• _Exercise data_

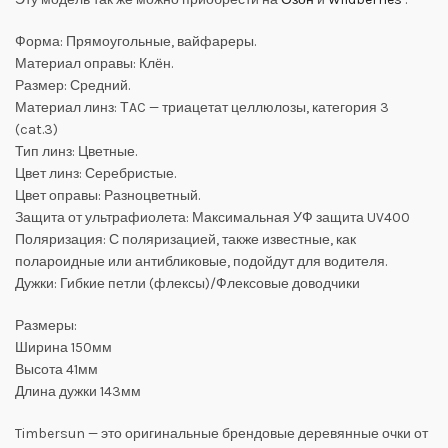
Форма: Прямоугольные, вайфареры.
Материал оправы: Клён.
Размер: Средний.
Материал линз: ТAC — триацетат целлюлозы, категория 3
(cat.3)
Тип линз: Цветные.
Цвет линз: Серебристые.
Цвет оправы: Разноцветный.
Защита от ультрафиолета: Максимальная УФ защита UV400
Поляризация: С поляризацией, также известные, как
полароидные или антибликовые, подойдут для водителя.
Дужки: Гибкие петли (флексы)/Флексовые доводчики
Размеры:
Ширина 150мм
Высота 41мм
Длина дужки 143мм
Timbersun — это оригинальные брендовые деревянные очки от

• _What this task involves_
Restate the records above exactly, less any pictures.

• _Output below_
Форма: Прямоугольные, вайфареры.
Материал оправы: Клён.
Размер: Средний.
Материал линз: ТAC — триацетат целлюлозы, категория 3
(cat.3)
Тип линз: Цветные.
Цвет линз: Серебристые.
Цвет оправы: Разноцветный.
Защита от ультрафиолета: Максимальная УФ защита UV400
Поляризация: С поляризацией, также известные, как
полароидные или антибликовые, подойдут для водителя.
Дужки: Гибкие петли (флексы)/Флексовые доводчики
Размеры:
Ширина 150мм
Высота 41мм
Длина дужки 143мм
Timbersun — это оригинальные брендовые деревянные очки от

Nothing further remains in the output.